Aziz Ansari: Nightclub Comedian review – standup looks back in cynical Netflix special

Netflix
Intercut with footage from 20 years ago, the US comic’s new show considers the pandemic, politics and allegations made against him


Aziz Ansari’s career has been dramatically carved in two since the sexual misconduct allegations made against him four years ago, which he denied. Before: a slick and optimistic comic with the world at his feet. After: an ever more downbeat and cynical act appraising how “shitty” we all are – especially as regards our hunger for celebrity gossip. Ansari’s new special Nightclub Comedian is the third of his shows that I’ve seen since the accusations, and the third that encodes in one routine after another (and even in a joke we hear performed by the preceding act) his unresolved feelings about the episode.

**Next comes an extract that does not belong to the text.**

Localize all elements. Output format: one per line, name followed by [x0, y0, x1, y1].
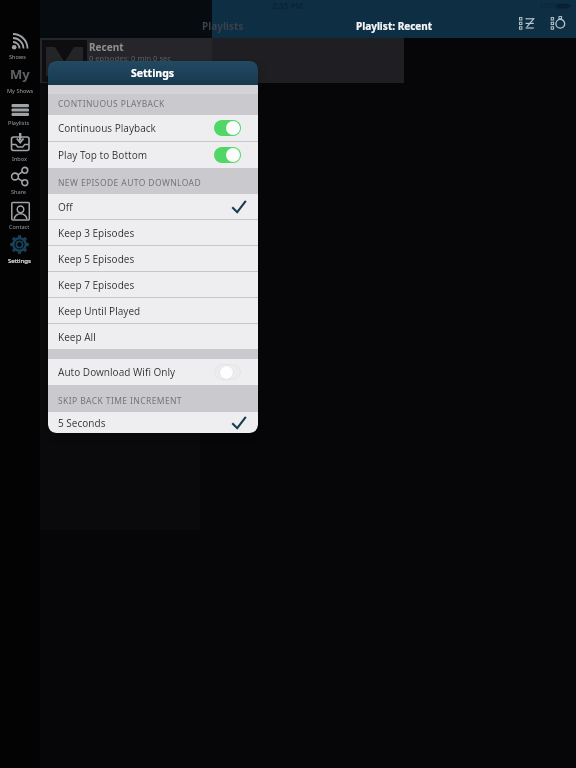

Perhaps that’s understandable. There’s an argument that Ansari’s trial-by-public-opinion even enriched his comedy with colours that just weren’t there before. Nightclub Comedian’s 29 minutes have more considered social commentary than many acts manage in twice the duration. In a section on misinformation, which both mocks and deplores the mocking of vaccine sceptics, there’s a wicked routine envisaging the rapper Ice Cube having a colonoscopy. A strong closer – responding to anti-vaxxers’ fears of coming under microchip control – notes how robotically enslaved we already are to our smartphones.

But it’s a world-weary show – the more so for the contrast drawn with Ansari’s younger self, footage of whom is intercut arriving at the same venue 20 years ago. The New York crowd is berated for squandering the idealistic energy that voted out Trump – which feels harsh, not least because Ansari now lives in London.

This sit-down rather than standup special purports to show our host humbly reconnecting with no-frills club comedy, in contrast (he suggests) to the corporate empire-building of the likes of Kevin Hart. But this is humility as performed for Netflix, so claims to a newfound modesty ring hollow. Then there are the gags – notably, the one imagining Timothée Chalamet exposed to public disgrace for an incident with an Asian man and some bubble tea – that seem to address all over again Ansari’s own travails. It’s another glimpse, then, of a comic with technique and intelligence to spare – but not the slightest vestige of the gilded good cheer of old.

Aziz Ansari: Nightclub Comedian is on Netflix.